Рет қаралды 550
LLM Pipelines: Seamless Integration on Embedded Devices
Enzo RUEDAS, AI Engineering Student, NXP Semiconductors
Large Language Models (LLMs) and broader Generative Artificial Intelligence have gained increasing prominence in the AI landscape. Various initiatives, including Hugging Face and libraries such as GGML, have played a crucial role in facilitating the accessibility and development of LLMs. Nevertheless, deploying such models on embedded devices remains extremely challenging, given the inherent constraints of computational power and memory. NXP’s LLM Pipelines project aims to enhance user experience with LLMs on embedded devices, facilitating more accessible deployment and improving human-machine interactions.
This presentation details our solutions to improve LLMs porting through quantization and fine-tuning.

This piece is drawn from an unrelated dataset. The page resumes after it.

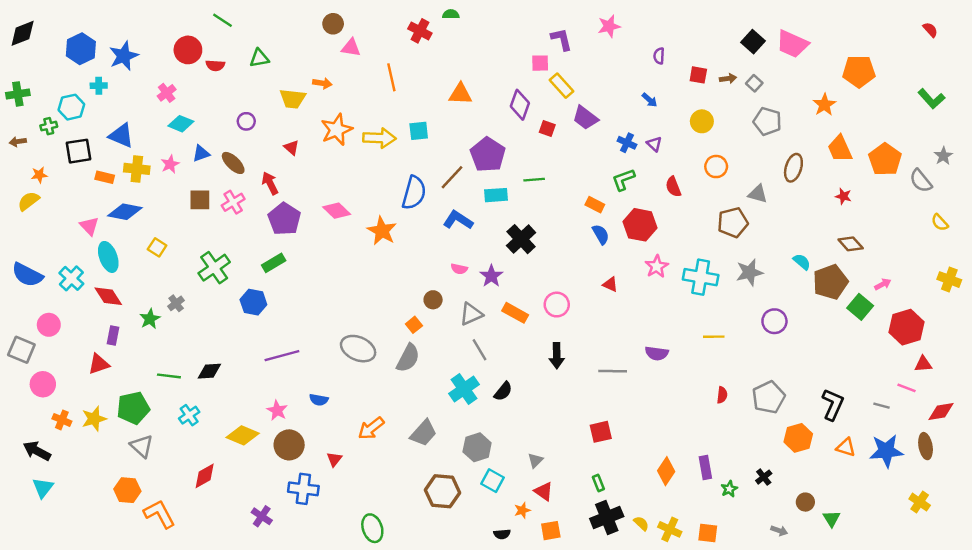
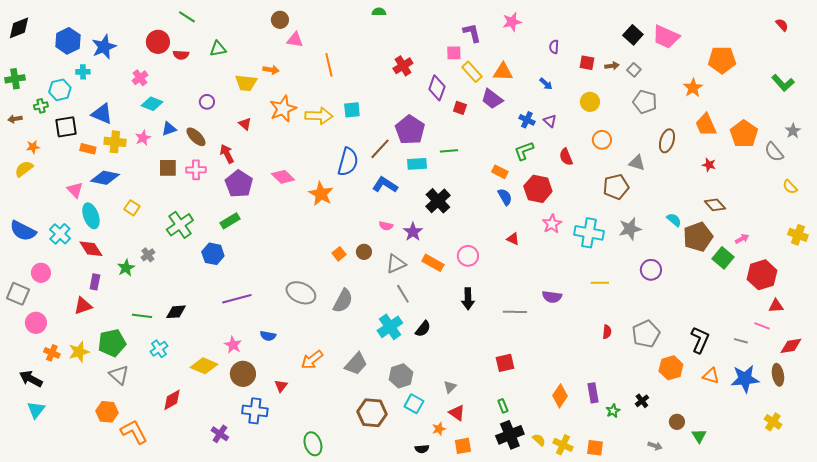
red cross: (420, 31) -> (403, 66), moved, turned 30
orange triangle: (460, 94) -> (503, 72), moved
pink cross: (233, 202) -> (196, 170), turned 30
orange square: (414, 325) -> (339, 254), moved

In particular, our experiments focus high end NXP MPUs, such as:
- i.MX 8M Plus featuring a 4x Arm Cortex-A53 Processor and a Neural Processing Unit (NPU)
- i.MX 93 featuring a 2x Arm Cortex-A55 Processor and an NPU
- i.MX 95 featuring a 6x Arm Cortex-A55 Processor and an NPU
When deploying AI models in resource-constrained environments, machine learning quantization techniques offer several significant benefits, including reductions in model size and memory footprint, as well as faster execution time. However, most integer quantization techniques can result in important accuracy drops, especially in auto-regressive models. The LLM Pipelines project features advanced quantization algorithms, encompassing model compression, dynamic quantization and latest post-training static quantization techniques. Our presentation will focus on comparing these different approaches.
On the other hand, most use-cases for embedded LLMs necessitate specialization, either to limit computational costs and usage or to mitigate hallucinations and biases. For example, a car assistant should focus on assisting the driver with vehicle-related tasks, avoiding unrelated topics like politics. Using Retrieval Augmented Generation (RAG), we explore various fine-tuning scenario for the smart assistant, utilizing user manual knowledge or even interacting with machine sensors. This presentation will address different RAG- related challenges, including constricting the input prompt to meet hardware requirements and handling out-of-topic queries.